## Assigned task
Give back a single figure: the number of lines in the entries below that contain "package".

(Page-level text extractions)
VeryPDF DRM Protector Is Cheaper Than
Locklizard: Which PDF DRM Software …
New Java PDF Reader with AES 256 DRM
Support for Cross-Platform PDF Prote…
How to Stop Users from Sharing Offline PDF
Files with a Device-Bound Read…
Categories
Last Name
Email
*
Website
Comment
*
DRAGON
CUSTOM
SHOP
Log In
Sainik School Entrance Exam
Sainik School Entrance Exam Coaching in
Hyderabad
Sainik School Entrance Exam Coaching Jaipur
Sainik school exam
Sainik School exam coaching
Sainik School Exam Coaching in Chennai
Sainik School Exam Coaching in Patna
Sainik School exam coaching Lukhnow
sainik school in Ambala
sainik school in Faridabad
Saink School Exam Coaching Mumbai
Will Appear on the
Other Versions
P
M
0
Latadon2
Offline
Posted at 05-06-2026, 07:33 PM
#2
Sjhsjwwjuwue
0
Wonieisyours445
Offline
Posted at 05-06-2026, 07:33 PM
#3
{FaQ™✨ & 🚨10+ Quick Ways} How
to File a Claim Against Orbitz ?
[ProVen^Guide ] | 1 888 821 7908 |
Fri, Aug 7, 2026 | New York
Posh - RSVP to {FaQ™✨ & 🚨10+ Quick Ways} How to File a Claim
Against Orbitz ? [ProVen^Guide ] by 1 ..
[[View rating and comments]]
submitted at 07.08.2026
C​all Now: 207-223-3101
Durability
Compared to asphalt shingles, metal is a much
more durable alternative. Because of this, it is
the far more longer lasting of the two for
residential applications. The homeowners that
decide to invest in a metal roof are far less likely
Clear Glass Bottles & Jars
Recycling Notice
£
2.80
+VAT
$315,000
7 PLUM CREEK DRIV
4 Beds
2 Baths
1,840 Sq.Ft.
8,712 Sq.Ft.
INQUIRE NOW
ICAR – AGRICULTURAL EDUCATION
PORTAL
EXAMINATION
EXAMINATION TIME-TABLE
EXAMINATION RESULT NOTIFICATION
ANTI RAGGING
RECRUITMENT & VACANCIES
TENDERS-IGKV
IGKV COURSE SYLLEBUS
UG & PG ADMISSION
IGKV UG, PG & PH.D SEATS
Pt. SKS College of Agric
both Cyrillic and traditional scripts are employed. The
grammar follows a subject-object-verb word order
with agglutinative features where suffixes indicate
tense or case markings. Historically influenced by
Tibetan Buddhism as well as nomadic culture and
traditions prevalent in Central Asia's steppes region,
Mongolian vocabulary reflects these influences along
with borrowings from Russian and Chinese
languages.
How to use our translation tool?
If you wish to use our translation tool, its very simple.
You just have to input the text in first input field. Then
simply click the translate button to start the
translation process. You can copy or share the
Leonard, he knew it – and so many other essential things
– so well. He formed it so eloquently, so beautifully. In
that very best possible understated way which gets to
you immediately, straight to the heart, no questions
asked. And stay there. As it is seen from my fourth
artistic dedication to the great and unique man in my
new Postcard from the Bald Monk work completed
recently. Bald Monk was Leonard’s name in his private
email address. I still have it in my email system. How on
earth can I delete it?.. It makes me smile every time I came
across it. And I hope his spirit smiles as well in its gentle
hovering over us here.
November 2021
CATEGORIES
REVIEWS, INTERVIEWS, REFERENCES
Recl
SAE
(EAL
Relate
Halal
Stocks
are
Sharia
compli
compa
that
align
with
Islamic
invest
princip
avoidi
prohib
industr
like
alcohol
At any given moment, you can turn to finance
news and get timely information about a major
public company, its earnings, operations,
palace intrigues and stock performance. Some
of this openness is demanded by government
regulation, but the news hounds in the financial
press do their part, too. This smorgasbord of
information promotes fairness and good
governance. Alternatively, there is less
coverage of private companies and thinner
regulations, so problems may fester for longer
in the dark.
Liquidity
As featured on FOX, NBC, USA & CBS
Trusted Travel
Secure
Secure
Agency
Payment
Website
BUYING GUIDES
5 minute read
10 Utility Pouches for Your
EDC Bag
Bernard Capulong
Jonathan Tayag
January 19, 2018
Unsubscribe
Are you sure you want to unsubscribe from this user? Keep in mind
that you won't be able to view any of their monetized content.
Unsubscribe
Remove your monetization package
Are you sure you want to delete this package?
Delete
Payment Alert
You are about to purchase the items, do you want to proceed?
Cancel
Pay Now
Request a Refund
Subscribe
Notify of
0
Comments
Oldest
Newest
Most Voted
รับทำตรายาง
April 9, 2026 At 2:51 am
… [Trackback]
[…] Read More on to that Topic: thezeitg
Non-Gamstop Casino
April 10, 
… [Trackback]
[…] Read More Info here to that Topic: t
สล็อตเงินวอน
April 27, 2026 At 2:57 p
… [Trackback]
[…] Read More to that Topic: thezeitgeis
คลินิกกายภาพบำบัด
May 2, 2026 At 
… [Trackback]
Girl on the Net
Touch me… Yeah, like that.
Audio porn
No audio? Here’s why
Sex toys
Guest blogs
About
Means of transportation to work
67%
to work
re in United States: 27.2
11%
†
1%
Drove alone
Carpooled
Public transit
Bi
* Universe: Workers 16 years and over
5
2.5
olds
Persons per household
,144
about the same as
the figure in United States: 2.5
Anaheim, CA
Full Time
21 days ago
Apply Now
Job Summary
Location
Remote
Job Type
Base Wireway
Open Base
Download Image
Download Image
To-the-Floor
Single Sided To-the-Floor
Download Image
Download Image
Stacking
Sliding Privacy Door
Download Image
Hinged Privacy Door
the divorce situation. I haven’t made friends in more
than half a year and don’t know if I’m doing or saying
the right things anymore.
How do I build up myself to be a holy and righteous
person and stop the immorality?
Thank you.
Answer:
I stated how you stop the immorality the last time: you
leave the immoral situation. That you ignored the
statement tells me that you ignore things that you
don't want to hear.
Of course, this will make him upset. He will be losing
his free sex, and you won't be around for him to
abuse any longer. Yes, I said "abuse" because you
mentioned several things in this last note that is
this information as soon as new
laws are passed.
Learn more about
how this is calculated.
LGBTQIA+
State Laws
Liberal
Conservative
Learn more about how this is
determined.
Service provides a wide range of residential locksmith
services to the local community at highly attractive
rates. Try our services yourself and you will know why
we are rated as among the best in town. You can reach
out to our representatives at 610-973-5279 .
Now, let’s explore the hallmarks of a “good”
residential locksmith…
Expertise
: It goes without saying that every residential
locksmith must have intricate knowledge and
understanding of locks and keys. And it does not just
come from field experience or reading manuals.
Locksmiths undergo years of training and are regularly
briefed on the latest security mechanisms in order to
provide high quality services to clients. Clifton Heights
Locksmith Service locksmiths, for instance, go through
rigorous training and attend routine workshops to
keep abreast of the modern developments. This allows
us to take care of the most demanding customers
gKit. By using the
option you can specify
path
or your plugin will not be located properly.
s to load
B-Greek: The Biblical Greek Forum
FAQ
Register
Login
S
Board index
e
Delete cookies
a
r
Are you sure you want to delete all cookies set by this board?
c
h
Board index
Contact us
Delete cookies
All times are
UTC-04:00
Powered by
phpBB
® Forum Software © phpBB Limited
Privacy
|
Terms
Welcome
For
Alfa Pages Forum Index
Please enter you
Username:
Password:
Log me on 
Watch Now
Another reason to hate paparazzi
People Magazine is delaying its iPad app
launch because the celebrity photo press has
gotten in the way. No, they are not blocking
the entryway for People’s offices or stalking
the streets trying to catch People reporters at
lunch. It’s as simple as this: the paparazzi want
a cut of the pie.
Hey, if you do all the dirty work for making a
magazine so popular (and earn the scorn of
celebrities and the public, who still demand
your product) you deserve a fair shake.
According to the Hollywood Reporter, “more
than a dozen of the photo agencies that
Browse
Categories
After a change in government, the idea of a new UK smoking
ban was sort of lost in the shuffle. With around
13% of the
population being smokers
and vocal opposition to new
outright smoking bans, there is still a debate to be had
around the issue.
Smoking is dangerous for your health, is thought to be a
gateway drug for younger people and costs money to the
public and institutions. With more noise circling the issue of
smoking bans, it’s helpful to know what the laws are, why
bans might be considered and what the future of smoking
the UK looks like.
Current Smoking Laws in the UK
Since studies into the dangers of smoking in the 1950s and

## Worked solution
2